I don’t know about you. But I’ve just about had it with people telling me that youth ministry is over.
It’s not over.
But it is changing.
A brief look back at the history of youth ministry
Examining youth ministry with a historical lens will allow you to see more clearly where we are and where things seem to be headed. For those who didn’t read Marko’s Youth Ministry 3.0, this is covered there pretty well.
Era 0: Early ministries (1870s – 1940s) Before we really had adolescence we had ministries working with children and young adults. They have a legitimate claim to saying they started youth ministry. But their practices were dramatically different than we commonly see today. Some of these organizations still exist today… Christian Endeavor, Boy Scouts, Boys Brigade, YMCA, to name a few.
Era 1: Parachurch dominance (1940s – 1960s) Younglife, Youth for Christ, and a few other ministries essentially invented the youth ministry practices we use today. The 3-fold youth group night of worship, games, and teaching came out of this. It’s important to point out that the catalyst for these ministries was first that adolescence as we know it today was born. And second that the church was horrible at responding to the needs of this emerging subculture.
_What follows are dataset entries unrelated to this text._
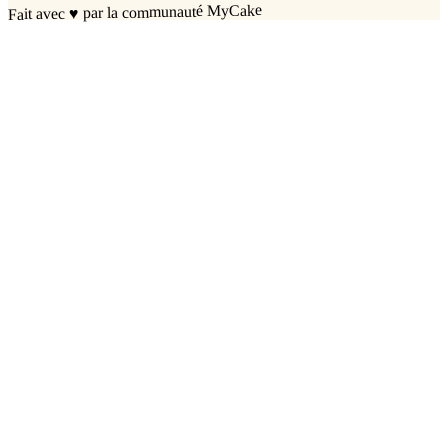
par la communauté MyCake
♥
Fait avec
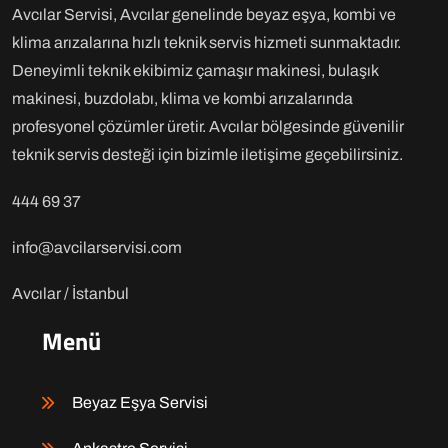
Avcılar Servisi, Avcılar genelinde beyaz eşya, kombi ve
klima arızalarına hızlı teknik servis hizmeti sunmaktadır.
Deneyimli teknik ekibimiz çamaşır makinesi, bulaşık
makinesi, buzdolabı, klima ve kombi arızalarında
profesyonel çözümler üretir. Avcılar bölgesinde güvenilir
teknik servis desteği için bizimle iletişime geçebilirsiniz.
444 69 37
info@avcilarservisi.com
Avcılar / İstanbul
Menü
Beyaz Eşya Servisi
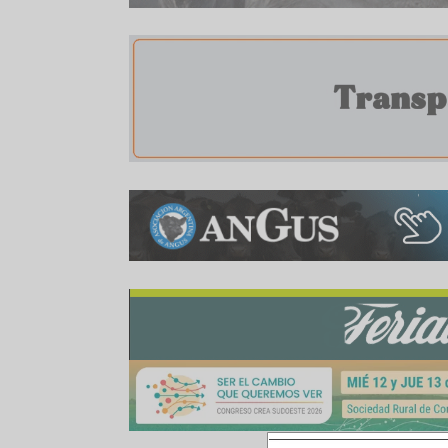
Compartir:
WhatsApp
Facebook
Twitter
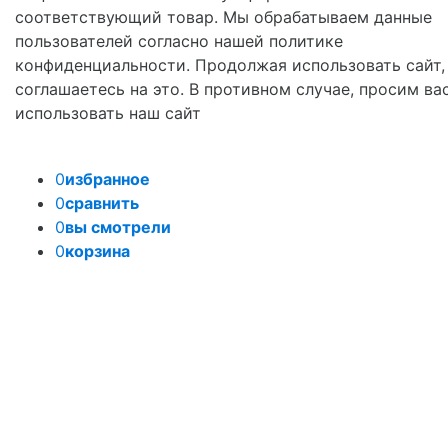
соответствующий товар. Мы обрабатываем данные
пользователей согласно нашей политике
конфиденциальности. Продолжая использовать сайт,
соглашаетесь на это. В противном случае, просим ва
использовать наш сайт
0
избранное
0
сравнить
0
вы смотрели
0
корзина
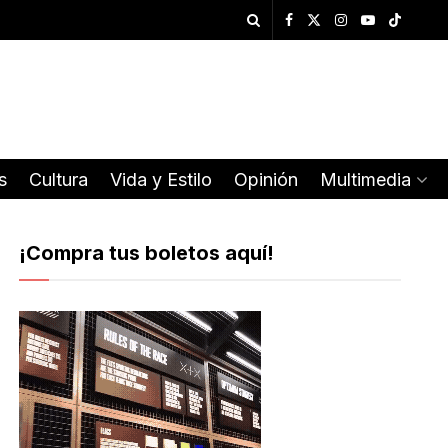
s
Cultura
Vida y Estilo
Opinión
Multimedia
¡Compra tus boletos aquí!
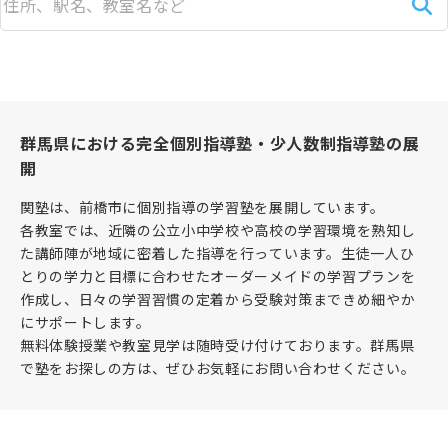
群馬県における完全個別指導塾・少人数制指導塾の展
開
関塾は、前橋市に個別指導の学習塾を展開しています。
各教室では、近隣の公立小中学校や高校の学習環境を熟知し
た講師陣が地域に密着した指導を行っています。生徒一人ひ
とりの学力と目標に合わせたオーダーメイドの学習プランを
作成し、日々の学習習慣の定着から受験対策まできめ細やか
にサポートします。
無料体験授業や教室見学は随時受け付けております。群馬県
で塾をお探しの方は、ぜひお気軽にお問い合わせください。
Era 2: Church dominance (1960s-2000s) The success of the parachurches eventually trickled into the church. In the mid-to-late 1960s churches began to hire Younglife/YFC staff to serve at the church and basically copycat what they were doing for the church without actually integrating with the church in a wholesale way. But as time has gone on youth ministry has trickled into the adult church. (Casual worship music, teaching styles, skits, media use… these are all inventions of church-based youth ministry that graduated into “big church.”) In fact, it’s the “big church” vs. youth group mentality that created the tension we are in now. Some places describe church-based youth group as an organizational island while others coined the phrase, the One-Eared Mickey Mouse. Either way… that tone and some recent research has lead to a lot of church-based youth workers in vocational trouble.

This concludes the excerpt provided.